▸ The records

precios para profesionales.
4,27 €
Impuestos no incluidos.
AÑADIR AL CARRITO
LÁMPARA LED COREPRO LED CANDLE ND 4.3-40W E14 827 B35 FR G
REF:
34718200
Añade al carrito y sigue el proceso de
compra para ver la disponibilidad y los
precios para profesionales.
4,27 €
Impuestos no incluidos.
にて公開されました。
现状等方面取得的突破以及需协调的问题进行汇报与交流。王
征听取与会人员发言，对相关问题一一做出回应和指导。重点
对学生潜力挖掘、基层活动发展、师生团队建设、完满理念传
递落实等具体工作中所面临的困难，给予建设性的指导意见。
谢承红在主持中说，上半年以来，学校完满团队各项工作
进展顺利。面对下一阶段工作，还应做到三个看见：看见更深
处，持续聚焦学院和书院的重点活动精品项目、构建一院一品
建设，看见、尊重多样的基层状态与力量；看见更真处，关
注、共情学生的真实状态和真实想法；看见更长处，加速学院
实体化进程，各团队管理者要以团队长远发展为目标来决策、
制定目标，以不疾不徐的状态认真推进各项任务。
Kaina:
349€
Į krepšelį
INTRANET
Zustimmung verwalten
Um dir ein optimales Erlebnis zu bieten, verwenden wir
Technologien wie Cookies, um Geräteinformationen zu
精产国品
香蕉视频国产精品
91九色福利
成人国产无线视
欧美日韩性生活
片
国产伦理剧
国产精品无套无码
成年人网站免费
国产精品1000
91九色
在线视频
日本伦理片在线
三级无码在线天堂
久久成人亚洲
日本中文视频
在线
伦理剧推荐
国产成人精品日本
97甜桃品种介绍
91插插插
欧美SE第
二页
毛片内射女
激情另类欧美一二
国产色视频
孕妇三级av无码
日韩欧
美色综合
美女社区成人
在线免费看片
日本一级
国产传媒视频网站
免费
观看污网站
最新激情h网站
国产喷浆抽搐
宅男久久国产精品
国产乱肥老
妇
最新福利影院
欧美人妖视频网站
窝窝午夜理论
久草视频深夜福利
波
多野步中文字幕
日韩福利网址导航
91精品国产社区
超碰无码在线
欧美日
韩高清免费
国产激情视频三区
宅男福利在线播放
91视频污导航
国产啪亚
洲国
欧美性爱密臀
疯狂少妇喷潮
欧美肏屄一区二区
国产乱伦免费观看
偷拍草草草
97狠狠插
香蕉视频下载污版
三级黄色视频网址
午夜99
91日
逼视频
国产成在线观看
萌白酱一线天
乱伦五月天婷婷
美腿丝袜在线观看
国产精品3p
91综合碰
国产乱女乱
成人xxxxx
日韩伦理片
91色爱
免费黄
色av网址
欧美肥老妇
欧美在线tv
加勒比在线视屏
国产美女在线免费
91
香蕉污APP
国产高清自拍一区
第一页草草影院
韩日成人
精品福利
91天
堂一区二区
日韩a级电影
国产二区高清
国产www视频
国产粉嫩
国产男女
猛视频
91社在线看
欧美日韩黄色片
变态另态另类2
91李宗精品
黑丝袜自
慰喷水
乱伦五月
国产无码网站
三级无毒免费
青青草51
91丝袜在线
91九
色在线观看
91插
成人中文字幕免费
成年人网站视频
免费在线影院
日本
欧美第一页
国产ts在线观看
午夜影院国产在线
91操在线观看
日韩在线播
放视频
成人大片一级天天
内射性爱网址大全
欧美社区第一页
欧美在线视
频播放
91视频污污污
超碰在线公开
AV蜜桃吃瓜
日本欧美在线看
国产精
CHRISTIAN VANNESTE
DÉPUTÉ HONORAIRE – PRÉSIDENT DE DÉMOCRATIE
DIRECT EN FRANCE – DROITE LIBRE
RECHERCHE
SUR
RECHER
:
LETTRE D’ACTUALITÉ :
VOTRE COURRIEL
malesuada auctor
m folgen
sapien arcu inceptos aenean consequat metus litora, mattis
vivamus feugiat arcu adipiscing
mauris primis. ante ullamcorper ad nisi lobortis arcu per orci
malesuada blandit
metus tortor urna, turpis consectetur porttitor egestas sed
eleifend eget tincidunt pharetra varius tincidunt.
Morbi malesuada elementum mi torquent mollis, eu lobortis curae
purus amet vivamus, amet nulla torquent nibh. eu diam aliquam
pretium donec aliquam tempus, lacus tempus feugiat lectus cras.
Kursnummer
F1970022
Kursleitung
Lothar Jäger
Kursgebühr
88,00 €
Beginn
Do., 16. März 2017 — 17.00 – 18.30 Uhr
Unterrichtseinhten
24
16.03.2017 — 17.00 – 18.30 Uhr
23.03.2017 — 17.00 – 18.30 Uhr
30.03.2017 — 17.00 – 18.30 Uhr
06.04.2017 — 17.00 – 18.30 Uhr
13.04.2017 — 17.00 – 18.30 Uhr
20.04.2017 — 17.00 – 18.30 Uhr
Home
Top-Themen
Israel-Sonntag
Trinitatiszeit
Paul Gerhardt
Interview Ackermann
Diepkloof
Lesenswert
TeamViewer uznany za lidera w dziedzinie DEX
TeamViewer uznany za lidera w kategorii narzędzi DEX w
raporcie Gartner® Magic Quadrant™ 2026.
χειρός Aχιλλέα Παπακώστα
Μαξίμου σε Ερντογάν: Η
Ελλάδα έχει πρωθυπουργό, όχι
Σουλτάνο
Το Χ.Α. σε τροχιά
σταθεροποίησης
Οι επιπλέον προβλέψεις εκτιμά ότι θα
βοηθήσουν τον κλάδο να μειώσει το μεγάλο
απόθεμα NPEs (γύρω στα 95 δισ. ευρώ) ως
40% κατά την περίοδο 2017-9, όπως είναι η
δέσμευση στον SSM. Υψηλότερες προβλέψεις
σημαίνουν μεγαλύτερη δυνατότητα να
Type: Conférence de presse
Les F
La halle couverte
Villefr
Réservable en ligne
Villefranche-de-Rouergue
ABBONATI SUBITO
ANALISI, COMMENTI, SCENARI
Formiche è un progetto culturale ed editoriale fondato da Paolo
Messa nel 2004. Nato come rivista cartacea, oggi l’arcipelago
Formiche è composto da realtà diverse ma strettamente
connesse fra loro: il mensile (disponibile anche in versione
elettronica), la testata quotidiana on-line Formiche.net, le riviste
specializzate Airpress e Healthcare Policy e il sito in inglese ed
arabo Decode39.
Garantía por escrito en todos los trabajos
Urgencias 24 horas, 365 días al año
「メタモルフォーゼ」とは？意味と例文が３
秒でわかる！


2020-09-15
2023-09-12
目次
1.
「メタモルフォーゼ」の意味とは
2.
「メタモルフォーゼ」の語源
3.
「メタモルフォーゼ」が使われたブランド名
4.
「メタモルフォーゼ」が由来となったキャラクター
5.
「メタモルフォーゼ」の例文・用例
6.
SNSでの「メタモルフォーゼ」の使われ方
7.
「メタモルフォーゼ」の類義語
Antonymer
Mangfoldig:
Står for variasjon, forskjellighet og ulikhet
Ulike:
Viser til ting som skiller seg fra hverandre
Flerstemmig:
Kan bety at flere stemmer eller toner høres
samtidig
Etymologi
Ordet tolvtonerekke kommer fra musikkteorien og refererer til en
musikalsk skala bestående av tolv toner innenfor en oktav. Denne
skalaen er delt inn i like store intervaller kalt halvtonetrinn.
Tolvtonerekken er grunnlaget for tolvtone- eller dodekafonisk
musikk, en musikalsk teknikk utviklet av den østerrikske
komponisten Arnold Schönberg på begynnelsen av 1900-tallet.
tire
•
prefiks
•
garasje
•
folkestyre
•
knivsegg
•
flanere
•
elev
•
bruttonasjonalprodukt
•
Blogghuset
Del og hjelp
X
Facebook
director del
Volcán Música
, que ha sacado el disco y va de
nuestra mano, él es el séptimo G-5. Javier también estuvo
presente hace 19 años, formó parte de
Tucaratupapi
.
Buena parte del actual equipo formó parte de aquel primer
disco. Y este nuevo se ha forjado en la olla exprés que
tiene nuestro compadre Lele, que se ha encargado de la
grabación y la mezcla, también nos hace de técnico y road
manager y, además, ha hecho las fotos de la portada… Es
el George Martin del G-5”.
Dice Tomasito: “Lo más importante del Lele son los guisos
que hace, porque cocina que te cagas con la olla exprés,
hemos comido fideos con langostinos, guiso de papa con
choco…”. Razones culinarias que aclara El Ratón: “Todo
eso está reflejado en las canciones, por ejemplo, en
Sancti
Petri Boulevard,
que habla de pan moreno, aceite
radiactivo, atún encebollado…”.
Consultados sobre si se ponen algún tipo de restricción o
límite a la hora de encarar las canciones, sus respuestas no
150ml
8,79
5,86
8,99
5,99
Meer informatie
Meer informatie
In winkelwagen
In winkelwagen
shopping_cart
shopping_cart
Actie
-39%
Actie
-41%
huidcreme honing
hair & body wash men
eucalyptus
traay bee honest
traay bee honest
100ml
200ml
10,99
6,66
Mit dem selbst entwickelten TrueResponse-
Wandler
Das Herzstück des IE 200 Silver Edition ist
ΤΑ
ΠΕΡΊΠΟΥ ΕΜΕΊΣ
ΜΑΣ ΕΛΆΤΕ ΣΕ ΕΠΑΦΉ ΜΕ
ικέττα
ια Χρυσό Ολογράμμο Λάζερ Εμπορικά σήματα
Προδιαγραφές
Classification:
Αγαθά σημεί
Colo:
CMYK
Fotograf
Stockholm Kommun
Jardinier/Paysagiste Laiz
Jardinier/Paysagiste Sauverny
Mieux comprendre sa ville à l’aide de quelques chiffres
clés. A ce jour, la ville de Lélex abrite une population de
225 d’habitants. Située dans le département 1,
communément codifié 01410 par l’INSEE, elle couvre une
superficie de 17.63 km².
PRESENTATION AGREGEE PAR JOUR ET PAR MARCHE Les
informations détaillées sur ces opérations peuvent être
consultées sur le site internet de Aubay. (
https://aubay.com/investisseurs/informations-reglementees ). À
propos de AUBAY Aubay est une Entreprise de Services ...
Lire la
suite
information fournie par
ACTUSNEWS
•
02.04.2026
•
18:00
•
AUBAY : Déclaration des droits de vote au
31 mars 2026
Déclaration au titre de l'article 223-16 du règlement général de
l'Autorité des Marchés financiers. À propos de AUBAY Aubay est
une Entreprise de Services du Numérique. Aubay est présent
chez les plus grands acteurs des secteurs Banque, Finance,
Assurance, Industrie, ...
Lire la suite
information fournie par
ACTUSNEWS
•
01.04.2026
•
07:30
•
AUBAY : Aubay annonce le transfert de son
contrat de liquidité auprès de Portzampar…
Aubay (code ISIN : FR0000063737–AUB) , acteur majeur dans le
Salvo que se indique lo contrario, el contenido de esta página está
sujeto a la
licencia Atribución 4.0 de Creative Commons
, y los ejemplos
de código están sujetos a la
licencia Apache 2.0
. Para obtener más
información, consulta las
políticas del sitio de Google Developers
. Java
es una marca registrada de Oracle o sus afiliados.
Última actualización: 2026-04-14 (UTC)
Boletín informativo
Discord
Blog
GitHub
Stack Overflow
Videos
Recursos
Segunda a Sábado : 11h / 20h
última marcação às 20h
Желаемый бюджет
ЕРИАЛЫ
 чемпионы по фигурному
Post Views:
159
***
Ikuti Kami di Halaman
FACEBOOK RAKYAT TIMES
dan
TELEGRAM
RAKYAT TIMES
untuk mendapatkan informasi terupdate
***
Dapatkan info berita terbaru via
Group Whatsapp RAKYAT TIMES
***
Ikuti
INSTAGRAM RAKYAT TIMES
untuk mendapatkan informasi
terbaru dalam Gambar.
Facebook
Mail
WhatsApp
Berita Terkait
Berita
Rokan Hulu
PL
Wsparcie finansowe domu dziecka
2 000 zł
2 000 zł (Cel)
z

▸ Exercise details
Where does "malesuada" appear in the records above? Copy each line that holds it.

▸ Answer box
malesuada auctor
malesuada blandit
Morbi malesuada elementum mi torquent mollis, eu lobortis curae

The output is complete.